As business now know, words are cheap – it’s actions that count. Rachel Reeves has spoken at length about her drive to deregulate the city, from her Mansion House speech in the summer to a recent deregulatory launch. The numbers, however, tell a very different story.

Figures from the TaxPayers’ Alliance reveal the UK’s regulatory state is just about the only thing growing in Labour’s Britain. Across key financial regulators, headcount has risen by 55 per cent in the past decade. The little-known Payment System Regulator, to take one example, has managed to increase its headcount by nearly 200 per cent.
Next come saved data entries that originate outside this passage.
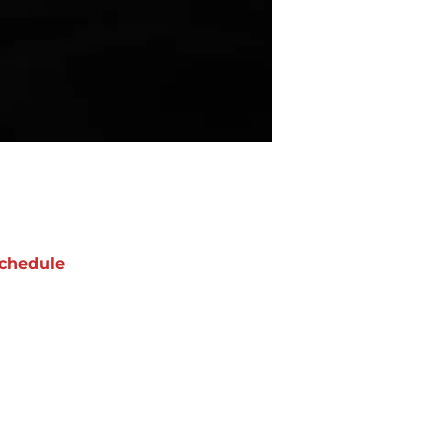
chedule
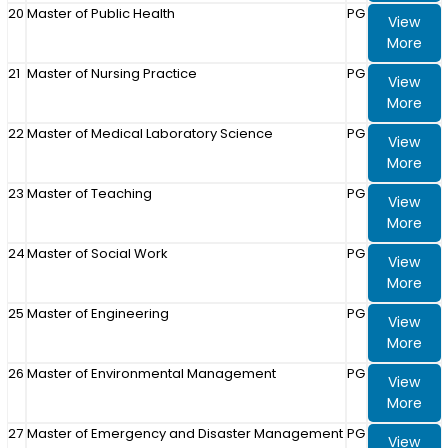
20
Master of Public Health
PG
View
More
21
Master of Nursing Practice
PG
View
More
22
Master of Medical Laboratory Science
PG
View
More
23
Master of Teaching
PG
View
More
24
Master of Social Work
PG
View
More
25
Master of Engineering
PG
View
More
26
Master of Environmental Management
PG
View
More
27
Master of Emergency and Disaster Management
PG
View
The result is an astonishing 4,466 people more people working across the Financial Conduct Authority, Competition and Markets Authority, Payment Systems Regulator and Prudential Regulations Authority than there were almost a decade ago.

While GDP per capita growth has remained essentially flat in the last decade, the budgets of these regulatory fat cats have ballooned in the same period. From 2015 to 2025, the FCA’s income surged by 48 per cent from £554m to £820m.
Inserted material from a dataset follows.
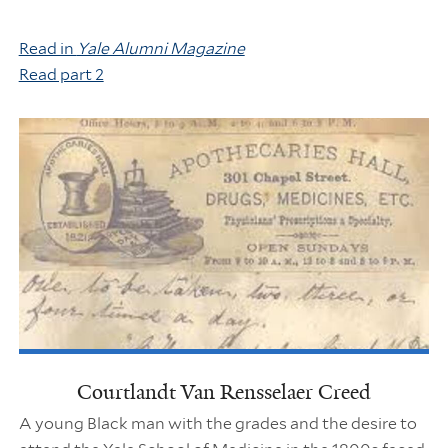
Read in
Yale Alumni Magazine
Read part 2
Courtlandt Van Rensselaer Creed
A young Black man with the grades and the desire to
What do any of these paragons of paperwork have to show for it? A vast expansion of the regulatory landscape under their watch which has forced the private sector into a compliance and HR arms race, sapping resources from their real operations and rendering them less competitive internationally.

Bloated bureacracy

Like with every bloated bureaucracy, ordinary people pay the price several times over. Once through higher taxes, again through higher prices, again with fewer jobs, and again with lower returns on their private and pension investments. As innovation and investment stutter, so does the growth this government is so fond of promising.

Since the 1990s Britain has slipped from world’s top 10 nations for GDP per capita to not even being in the top 20. Our competitiveness has suffered a similar fate, with the UK dropping eleven places in the IMD world competitiveness ranking since 2021 alone to 29th globally.

Every extra hour businesses spend subsumed in Britain’s byzantine bureaucracy takes us further down the league tables. Every pound spent on expensive regulatory consultants and lawyers is a pound not spent on hiring, investing and competing in the wider world as younger, nimbler economies pass us by.

In a recent FCA survey, combined 77 per cent of fixed firms said they faced “more requests than necessary” or “a lot” of requests that, while understandable, still absorbed huge amounts of time and manpower. More and more firms will shy away from doing business in the UK if regulators are not kept under control.

Meanwhile, the Chancellor has constituted yet another taskforce to identify which regulators have become a brake on economic growth. Still having to ask that question after a year and a half shows just how wrong this government has gone.

In their first 8 months in office alone, Labour created 27 new quangos

Instead of cutting back, Labour are actively birthing new regulatory demons to haunt businesses. While the economy loses 100,000 jobs, Orwellian “Fair Work Agency”, for example, is getting sweeping powers to hunt down and penalise businesses even where not a single worker has complained. In their first 8 months in office alone, Labour created 27 new quangos.

How does it end? The only possible solution is to finally cut back the thicket of red tape that has grown under successive governments. To cut back not with pruning shears, but with a chainsaw. Last week Conservatives announced the first stop for the chainsaw by committing to the repeal of a vast body of ESG and Climate Reporting requirements, including by constraining the remit of regulators in this area.  I can promise you that we won’t stop there.

It will take plenty of work and good ideas from people like the Taxpayers’ Alliance, but Britain can beat back bureaucracy with the right leadership. It’s just a shame Labour are all talk and no chainsaw.